> DATA UNDER STUDY
=== Section Start ===

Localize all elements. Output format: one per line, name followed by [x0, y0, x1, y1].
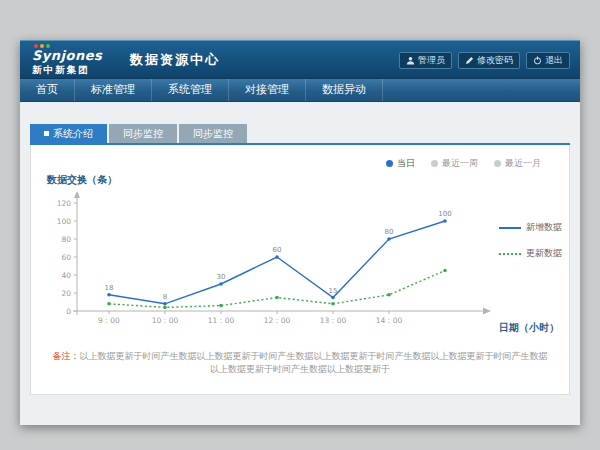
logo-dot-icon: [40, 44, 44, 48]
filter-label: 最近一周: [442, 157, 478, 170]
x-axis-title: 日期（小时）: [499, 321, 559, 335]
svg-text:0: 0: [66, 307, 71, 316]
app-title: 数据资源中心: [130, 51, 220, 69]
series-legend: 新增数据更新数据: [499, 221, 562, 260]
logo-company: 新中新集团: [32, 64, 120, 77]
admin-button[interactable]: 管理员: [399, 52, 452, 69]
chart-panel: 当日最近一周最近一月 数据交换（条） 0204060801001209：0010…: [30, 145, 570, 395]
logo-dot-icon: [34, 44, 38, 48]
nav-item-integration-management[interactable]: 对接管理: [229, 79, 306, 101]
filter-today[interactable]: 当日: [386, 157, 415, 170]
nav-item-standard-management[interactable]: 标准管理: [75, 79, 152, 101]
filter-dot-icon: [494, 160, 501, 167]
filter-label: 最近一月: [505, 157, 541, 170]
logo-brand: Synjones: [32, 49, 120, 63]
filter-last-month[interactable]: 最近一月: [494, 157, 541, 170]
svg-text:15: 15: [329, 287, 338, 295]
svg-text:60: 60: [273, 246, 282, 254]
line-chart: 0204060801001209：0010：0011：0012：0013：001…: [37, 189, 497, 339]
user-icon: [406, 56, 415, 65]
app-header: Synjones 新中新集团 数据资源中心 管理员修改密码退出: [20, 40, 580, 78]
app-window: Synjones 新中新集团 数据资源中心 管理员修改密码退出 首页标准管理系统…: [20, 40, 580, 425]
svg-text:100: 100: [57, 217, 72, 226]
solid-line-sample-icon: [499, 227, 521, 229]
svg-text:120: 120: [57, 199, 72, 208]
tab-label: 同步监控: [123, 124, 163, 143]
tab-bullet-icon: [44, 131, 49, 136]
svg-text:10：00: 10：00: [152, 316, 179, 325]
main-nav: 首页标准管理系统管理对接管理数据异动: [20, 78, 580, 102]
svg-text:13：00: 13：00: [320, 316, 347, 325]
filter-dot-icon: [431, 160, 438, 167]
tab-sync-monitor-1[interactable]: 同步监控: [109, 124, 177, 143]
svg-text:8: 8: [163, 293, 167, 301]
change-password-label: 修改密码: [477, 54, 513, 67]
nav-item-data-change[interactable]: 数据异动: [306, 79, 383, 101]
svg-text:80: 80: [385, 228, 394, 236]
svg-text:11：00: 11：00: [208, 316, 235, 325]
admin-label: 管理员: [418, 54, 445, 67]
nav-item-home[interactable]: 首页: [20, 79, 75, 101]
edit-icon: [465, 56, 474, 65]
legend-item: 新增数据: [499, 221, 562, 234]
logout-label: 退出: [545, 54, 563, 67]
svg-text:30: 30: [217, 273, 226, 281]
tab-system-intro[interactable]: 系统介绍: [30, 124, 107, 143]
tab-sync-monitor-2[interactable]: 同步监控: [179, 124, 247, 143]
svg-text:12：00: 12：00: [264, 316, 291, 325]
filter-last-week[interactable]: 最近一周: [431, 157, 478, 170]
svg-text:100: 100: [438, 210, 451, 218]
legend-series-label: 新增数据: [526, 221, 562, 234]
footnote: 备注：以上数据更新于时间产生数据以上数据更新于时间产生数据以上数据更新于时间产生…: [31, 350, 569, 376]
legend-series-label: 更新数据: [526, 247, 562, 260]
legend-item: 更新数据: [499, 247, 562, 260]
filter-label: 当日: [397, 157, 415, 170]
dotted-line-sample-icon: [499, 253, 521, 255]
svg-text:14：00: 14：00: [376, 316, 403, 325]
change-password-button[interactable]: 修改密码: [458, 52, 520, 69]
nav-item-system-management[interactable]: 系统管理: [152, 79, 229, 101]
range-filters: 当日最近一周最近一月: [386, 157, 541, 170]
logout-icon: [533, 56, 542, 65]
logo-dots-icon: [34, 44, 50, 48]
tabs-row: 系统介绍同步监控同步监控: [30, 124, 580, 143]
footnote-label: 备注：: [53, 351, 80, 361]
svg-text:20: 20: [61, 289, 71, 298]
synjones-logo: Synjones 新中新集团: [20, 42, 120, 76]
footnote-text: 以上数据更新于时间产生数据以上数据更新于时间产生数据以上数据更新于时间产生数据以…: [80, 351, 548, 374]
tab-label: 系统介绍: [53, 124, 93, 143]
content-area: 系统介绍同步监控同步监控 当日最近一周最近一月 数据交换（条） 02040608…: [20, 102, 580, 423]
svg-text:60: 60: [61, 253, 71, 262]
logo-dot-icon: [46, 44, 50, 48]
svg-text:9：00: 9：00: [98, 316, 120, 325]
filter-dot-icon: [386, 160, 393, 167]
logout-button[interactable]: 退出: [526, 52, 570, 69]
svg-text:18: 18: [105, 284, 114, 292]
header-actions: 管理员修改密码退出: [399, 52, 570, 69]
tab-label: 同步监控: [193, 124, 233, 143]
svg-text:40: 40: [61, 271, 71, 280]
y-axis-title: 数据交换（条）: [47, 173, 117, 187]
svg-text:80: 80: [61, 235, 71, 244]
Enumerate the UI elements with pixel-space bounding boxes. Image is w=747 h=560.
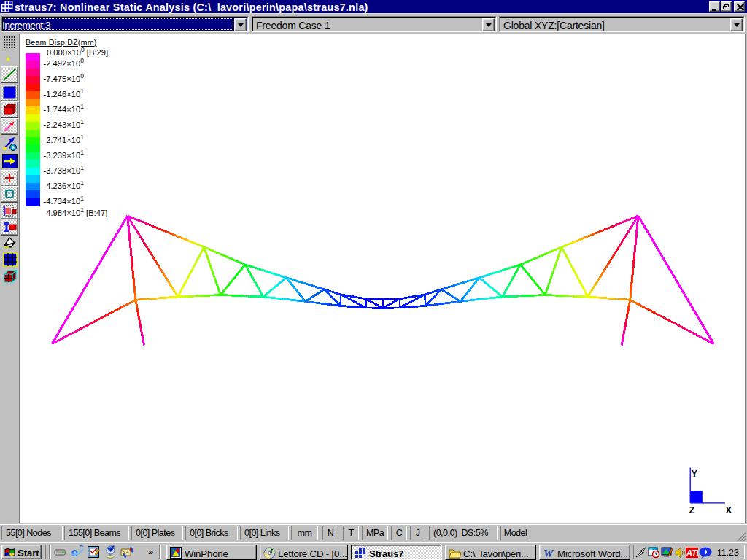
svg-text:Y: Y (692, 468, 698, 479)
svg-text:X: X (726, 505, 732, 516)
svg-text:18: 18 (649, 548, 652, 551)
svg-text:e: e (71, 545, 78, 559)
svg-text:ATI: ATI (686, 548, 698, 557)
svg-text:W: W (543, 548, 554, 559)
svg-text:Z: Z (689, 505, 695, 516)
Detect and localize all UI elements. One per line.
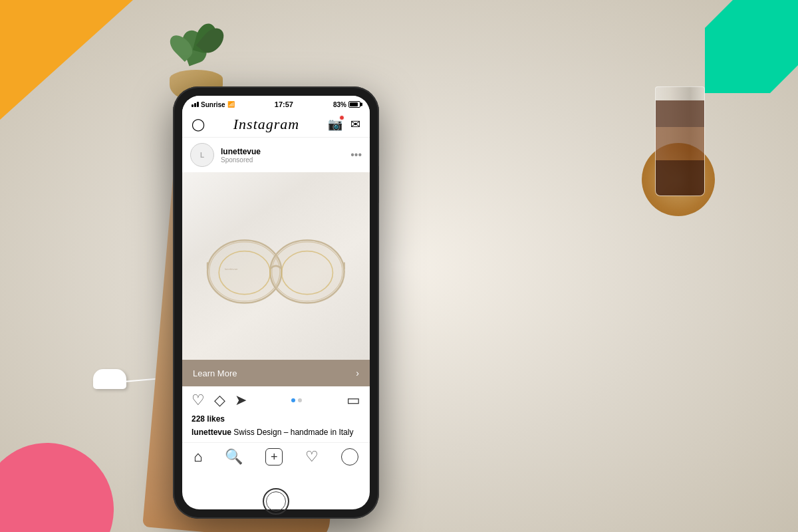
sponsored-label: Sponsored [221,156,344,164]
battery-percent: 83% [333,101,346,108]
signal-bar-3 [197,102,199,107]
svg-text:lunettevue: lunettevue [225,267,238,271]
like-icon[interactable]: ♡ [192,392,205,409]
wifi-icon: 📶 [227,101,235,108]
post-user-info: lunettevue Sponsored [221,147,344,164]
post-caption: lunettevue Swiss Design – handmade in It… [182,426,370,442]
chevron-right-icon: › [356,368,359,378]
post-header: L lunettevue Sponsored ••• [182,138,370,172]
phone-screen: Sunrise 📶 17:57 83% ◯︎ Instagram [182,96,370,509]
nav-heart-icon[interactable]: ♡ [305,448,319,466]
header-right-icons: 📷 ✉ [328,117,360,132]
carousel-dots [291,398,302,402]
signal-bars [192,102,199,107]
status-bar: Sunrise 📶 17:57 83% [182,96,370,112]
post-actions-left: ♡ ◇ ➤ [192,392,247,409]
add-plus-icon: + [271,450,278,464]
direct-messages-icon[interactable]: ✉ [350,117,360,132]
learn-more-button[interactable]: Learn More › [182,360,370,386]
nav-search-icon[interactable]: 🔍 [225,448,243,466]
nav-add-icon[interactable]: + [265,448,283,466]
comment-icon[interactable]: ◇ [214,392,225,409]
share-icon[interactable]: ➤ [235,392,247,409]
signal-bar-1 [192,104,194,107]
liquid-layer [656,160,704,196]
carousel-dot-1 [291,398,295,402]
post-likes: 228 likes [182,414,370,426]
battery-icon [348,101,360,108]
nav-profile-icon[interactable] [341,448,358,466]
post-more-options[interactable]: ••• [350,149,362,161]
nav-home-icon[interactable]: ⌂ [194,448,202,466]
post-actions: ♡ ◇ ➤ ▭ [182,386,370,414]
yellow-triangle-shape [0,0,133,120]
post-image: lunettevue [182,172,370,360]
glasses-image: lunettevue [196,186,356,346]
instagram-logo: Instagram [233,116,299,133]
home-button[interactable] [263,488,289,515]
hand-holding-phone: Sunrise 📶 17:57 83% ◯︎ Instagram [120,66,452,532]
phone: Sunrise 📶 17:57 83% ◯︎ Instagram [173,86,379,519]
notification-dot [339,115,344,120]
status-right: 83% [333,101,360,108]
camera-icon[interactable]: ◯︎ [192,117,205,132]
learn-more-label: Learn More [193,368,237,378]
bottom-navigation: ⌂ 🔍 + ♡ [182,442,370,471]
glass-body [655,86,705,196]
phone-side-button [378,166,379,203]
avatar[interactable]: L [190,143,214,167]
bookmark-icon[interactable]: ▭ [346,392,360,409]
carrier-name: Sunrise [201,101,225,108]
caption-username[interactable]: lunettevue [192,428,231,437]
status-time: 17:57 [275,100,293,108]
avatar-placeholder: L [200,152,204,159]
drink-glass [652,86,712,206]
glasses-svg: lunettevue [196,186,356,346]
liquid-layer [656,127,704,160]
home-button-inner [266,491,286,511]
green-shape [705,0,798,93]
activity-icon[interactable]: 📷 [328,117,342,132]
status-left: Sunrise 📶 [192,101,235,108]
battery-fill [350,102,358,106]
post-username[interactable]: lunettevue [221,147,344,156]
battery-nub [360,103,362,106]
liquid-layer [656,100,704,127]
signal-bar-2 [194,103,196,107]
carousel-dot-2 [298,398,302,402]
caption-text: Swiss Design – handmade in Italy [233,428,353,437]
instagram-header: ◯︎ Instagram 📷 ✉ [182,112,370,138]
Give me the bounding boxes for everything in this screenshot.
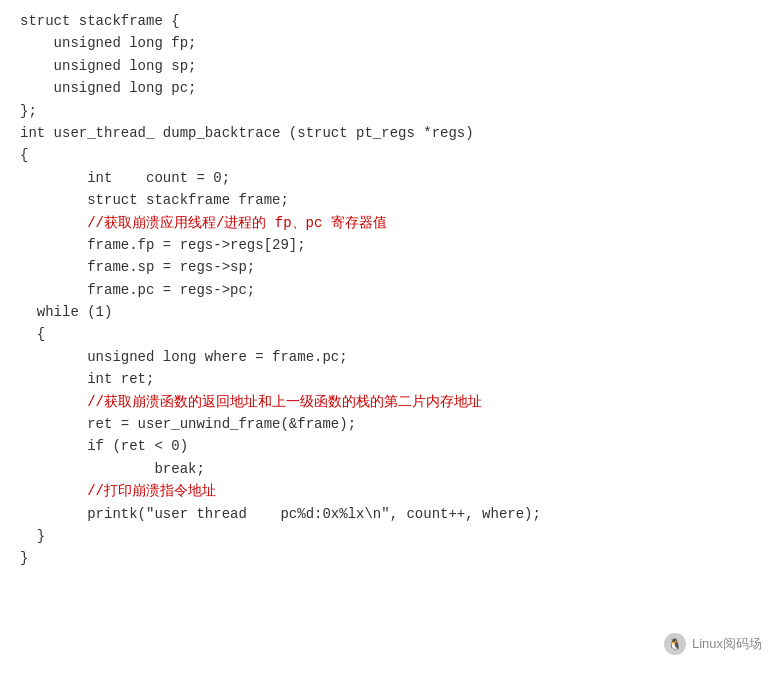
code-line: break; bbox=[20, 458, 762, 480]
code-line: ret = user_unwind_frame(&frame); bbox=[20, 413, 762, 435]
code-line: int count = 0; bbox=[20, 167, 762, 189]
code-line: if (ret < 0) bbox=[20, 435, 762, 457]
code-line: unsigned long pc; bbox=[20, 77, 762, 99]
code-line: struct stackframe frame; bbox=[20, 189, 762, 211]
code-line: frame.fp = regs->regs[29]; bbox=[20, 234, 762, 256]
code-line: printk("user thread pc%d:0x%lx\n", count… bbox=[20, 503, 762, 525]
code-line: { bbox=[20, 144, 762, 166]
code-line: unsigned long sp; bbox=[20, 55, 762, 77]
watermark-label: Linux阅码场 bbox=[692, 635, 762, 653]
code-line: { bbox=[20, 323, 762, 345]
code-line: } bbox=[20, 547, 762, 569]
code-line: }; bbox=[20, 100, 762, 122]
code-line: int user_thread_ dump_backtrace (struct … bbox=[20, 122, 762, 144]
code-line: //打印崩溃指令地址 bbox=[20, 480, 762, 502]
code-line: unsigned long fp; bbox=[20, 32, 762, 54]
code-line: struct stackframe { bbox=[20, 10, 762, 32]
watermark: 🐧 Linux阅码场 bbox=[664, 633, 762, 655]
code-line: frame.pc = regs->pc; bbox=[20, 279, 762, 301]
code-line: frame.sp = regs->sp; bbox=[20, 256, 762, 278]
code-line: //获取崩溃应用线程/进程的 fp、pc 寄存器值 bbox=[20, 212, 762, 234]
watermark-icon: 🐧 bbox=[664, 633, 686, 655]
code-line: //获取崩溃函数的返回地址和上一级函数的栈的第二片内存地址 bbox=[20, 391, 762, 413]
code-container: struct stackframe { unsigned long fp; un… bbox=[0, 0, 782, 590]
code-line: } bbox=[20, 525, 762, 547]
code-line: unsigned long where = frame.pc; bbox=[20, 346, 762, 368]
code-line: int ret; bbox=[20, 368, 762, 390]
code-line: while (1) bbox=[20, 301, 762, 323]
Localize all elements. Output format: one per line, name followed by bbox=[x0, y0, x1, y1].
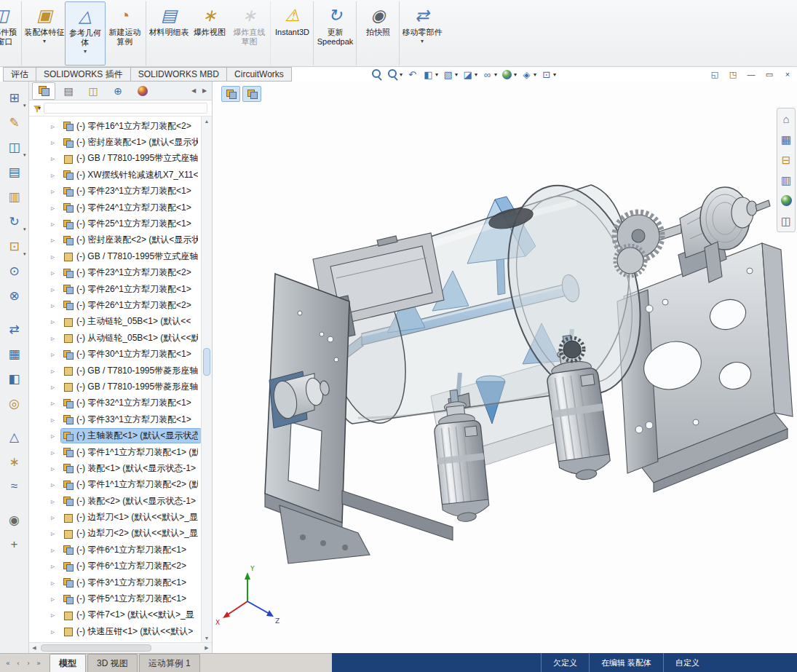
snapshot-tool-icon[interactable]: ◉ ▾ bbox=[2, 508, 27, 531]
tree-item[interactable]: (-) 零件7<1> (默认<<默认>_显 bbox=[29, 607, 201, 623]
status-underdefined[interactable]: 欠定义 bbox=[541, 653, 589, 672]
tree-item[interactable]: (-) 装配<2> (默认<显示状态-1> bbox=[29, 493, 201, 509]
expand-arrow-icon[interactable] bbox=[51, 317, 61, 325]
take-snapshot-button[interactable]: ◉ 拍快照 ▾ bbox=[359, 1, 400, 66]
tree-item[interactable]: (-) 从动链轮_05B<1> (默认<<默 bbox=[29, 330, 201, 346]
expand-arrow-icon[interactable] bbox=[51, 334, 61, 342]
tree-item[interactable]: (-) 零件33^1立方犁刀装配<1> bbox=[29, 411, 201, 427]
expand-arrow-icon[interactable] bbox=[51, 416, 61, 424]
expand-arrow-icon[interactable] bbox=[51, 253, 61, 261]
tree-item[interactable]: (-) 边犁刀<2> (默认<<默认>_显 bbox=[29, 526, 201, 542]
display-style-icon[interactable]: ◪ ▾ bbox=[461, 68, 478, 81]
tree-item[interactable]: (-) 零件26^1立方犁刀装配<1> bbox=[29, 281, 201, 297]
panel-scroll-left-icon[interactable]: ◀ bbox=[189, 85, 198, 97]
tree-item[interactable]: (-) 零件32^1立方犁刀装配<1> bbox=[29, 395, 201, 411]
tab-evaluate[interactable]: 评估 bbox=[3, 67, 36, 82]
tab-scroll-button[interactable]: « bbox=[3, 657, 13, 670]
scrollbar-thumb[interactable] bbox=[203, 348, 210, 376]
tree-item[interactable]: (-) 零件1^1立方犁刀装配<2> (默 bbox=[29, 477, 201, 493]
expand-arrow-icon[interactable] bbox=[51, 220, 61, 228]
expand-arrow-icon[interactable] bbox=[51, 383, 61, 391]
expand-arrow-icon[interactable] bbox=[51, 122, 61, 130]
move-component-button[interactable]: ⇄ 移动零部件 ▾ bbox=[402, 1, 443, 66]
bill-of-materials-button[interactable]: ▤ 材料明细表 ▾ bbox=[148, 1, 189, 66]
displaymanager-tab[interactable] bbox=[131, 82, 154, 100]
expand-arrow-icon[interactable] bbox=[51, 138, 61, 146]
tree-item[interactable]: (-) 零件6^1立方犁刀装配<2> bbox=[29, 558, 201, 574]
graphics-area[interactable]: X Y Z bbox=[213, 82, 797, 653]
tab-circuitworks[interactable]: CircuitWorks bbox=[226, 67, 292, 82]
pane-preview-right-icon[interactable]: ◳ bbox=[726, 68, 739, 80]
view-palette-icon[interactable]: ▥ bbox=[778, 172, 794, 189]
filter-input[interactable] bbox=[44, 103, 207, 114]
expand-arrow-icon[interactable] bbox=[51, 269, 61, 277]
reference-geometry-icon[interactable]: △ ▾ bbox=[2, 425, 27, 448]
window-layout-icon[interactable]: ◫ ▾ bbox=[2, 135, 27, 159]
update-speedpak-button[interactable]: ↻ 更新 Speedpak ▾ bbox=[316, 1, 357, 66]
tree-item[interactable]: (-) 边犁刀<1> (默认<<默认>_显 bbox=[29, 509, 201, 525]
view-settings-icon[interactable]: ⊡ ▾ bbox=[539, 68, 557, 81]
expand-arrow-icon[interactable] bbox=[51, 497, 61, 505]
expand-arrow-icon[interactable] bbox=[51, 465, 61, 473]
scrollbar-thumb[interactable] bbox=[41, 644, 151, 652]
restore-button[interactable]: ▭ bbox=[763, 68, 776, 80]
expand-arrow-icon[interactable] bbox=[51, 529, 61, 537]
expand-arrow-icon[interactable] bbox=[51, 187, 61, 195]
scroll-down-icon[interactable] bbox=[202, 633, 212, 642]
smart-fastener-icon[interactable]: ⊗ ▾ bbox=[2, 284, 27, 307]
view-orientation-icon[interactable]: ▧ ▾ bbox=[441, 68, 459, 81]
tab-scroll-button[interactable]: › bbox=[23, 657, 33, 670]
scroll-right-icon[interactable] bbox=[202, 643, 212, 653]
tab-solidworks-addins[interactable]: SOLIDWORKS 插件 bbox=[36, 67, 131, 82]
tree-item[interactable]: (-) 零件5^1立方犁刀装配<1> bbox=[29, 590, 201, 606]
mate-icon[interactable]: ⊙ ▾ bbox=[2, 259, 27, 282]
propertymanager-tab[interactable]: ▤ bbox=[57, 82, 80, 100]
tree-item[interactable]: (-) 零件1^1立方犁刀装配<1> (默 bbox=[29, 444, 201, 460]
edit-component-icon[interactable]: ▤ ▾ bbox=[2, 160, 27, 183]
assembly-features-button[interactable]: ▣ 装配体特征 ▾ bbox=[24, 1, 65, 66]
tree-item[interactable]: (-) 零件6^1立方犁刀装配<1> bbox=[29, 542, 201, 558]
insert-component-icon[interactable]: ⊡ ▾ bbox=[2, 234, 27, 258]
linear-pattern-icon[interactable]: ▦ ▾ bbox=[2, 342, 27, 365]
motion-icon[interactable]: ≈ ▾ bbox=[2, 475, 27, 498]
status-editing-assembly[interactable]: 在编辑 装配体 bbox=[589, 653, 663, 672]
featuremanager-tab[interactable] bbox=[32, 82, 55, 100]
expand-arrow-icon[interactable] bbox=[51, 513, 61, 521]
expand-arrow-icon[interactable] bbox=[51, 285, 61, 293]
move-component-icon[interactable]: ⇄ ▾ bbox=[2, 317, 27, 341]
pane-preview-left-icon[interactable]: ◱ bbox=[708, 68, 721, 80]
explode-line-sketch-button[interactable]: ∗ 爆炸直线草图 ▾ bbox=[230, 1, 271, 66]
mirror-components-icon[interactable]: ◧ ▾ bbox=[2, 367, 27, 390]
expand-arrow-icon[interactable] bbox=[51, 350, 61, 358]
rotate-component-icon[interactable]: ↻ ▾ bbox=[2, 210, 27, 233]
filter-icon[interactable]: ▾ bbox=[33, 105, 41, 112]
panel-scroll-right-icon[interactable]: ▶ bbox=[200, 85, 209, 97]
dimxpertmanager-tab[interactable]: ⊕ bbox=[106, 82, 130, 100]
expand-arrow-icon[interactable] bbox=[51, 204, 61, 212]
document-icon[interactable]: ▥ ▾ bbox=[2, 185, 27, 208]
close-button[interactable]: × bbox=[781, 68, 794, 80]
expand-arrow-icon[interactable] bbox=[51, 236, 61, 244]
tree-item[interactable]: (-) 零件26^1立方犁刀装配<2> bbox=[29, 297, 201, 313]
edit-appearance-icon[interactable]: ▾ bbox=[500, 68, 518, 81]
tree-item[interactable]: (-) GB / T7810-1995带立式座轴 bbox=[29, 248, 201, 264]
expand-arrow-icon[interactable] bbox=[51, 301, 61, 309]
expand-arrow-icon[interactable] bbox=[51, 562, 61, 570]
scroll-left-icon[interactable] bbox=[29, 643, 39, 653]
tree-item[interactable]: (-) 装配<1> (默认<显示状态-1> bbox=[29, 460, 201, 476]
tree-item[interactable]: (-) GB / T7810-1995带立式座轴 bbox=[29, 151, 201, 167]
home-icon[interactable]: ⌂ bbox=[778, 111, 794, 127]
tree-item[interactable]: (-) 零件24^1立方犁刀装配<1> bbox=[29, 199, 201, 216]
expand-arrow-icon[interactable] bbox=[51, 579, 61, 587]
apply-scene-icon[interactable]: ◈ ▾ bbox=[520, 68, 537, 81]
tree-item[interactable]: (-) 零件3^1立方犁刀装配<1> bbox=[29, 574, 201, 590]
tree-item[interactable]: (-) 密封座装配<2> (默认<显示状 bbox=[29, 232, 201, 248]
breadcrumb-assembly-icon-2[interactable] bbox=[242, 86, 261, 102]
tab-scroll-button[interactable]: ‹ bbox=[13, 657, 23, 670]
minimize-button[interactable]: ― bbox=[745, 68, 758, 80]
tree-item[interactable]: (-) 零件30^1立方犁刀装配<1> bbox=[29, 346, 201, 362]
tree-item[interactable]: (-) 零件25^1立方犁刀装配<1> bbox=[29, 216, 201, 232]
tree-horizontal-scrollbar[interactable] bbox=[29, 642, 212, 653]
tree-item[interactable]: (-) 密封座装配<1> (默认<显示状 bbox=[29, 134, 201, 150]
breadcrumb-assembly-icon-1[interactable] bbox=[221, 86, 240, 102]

=== Section End ===

> EXERCISE DESCRIPTION
Each line of the entries above that contains "avatar" is to be copied.

> EXERCISE SOLUTION
avatar[interactable]: L [190,143,214,167]
avatar-placeholder: L [200,152,204,159]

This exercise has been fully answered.